Il y avait matière. Un personnage fort, une fin marquante dans Breaking Bad, et cette envie légitime de savoir ce qu’il advient de Jesse après sa fuite. Mais El Camino, malgré ses intentions, ne fait que meubler un vide que la série, elle, avait déjà rempli avec brio.
Ce n’est pas une suite, pas vraiment. C’est un épilogue, étiré, souvent contemplatif, parfois presque inutile. Le film tente de proposer une respiration après l’intensité de Breaking Bad, mais cette respiration finit par ressembler à un soupir. Long, un peu creux.

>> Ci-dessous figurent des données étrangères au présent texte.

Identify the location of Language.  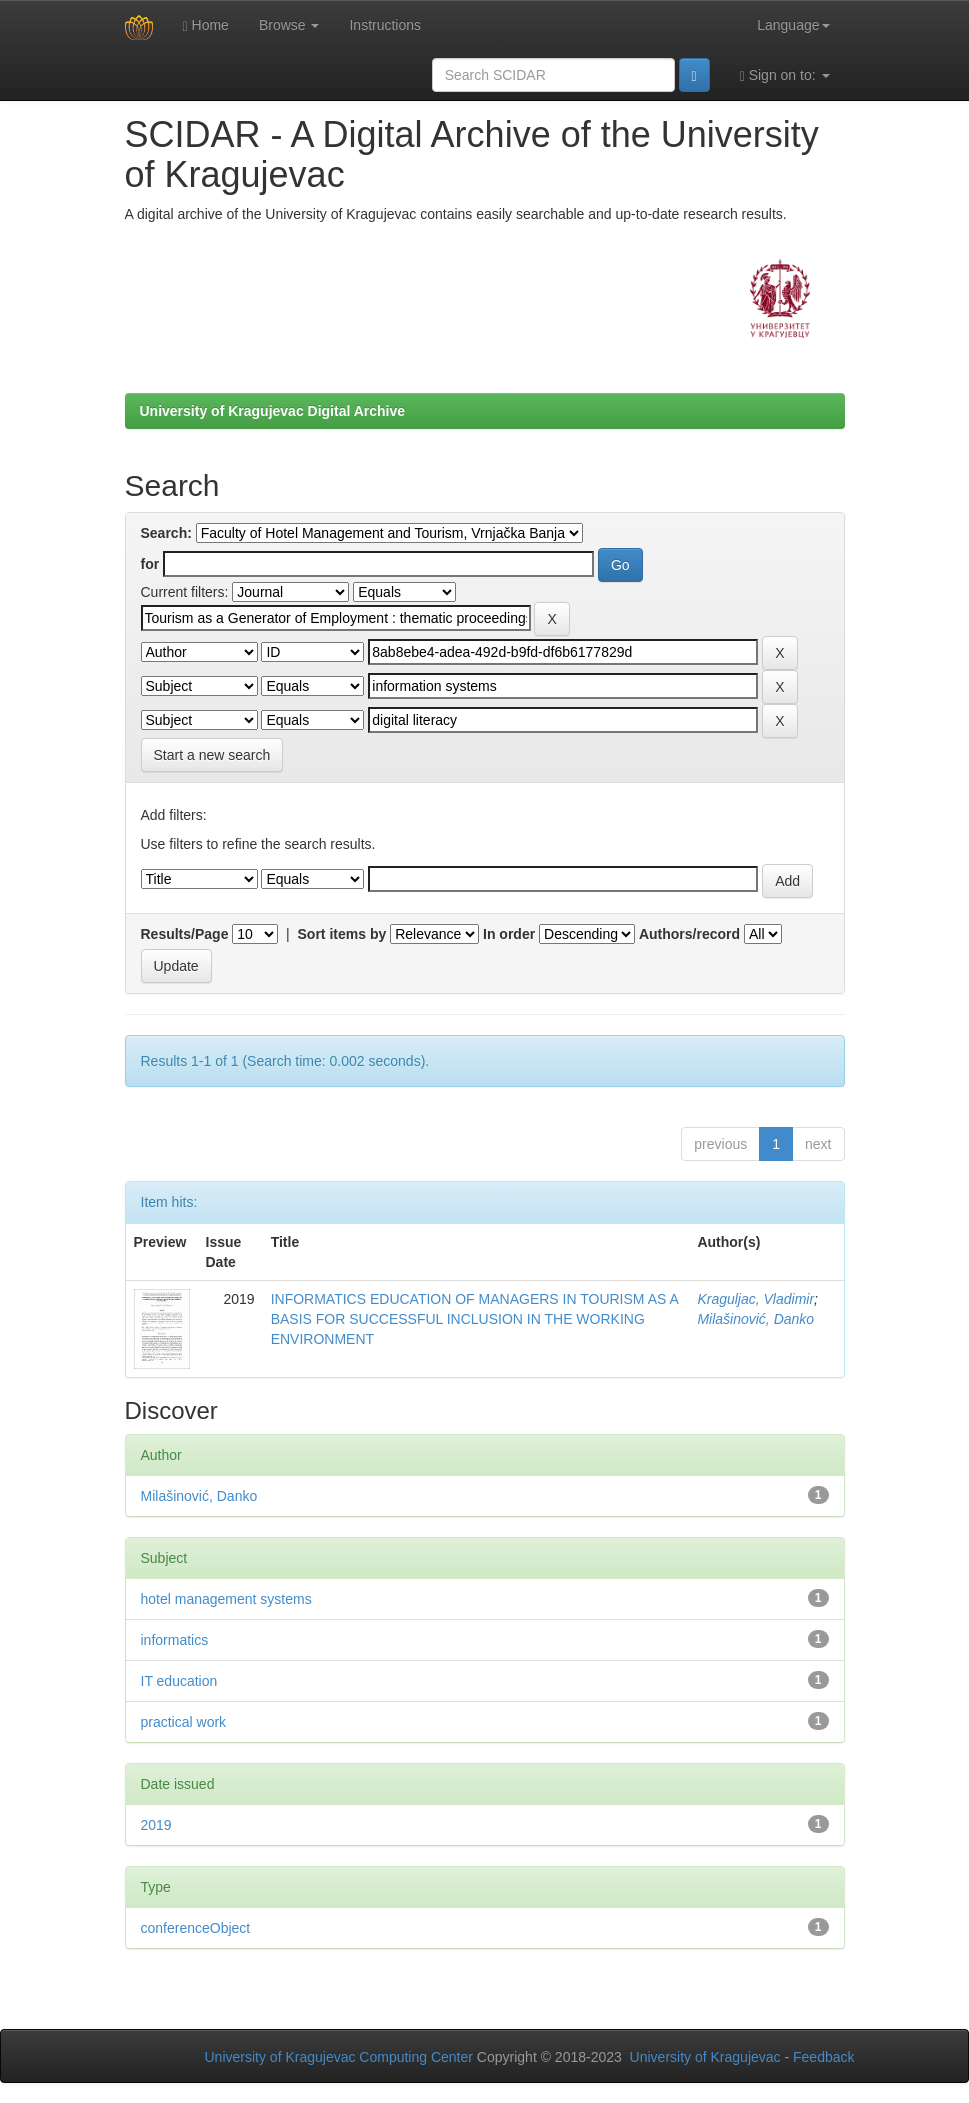 (793, 25).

On est évidemment content de retrouver Jesse. Aaron Paul reste juste, habité. Quelques flashbacks fonctionnent, quelques visages familiers ramènent de la nostalgie. Mais c’est tout ce que El Camino parvient à convoquer : un souvenir, un écho. Pas une nécessité narrative.
Il ne trahit rien, ne gâche rien, mais n’apporte pas grand-chose non plus. Une sorte de bonus étiré à l’excès, qui aurait pu tenir en 30 minutes. Un film regardable, mais dispensable. Et c’est bien là le souci.
Ce film nous replonge dans Breaking Bad en faisant suite à l'épisode final de la série pour nous montrer ce que devient Jesse Pinkman après avoir été libéré par Walter. On retrouve certains personnages de Breaking Bad, mais ce film n'est pas à la hauteur de la série. Il manque de rythme et d'action, le suspens est trop léger, et le scénario est trop basique. En plus, là où la série était portée par Walter White, ici Jesse Pikman n'arrive pas à porter le film. Au final, tout ce film "juste" pour voir Jesse Pinkman spoiler: récupérer de l'argent pour fuire en Alaska sous une autre identité ... bref décevant. Ce film n'a pas vraiment d'intérêt à part jouer le côté nostalgie de la série.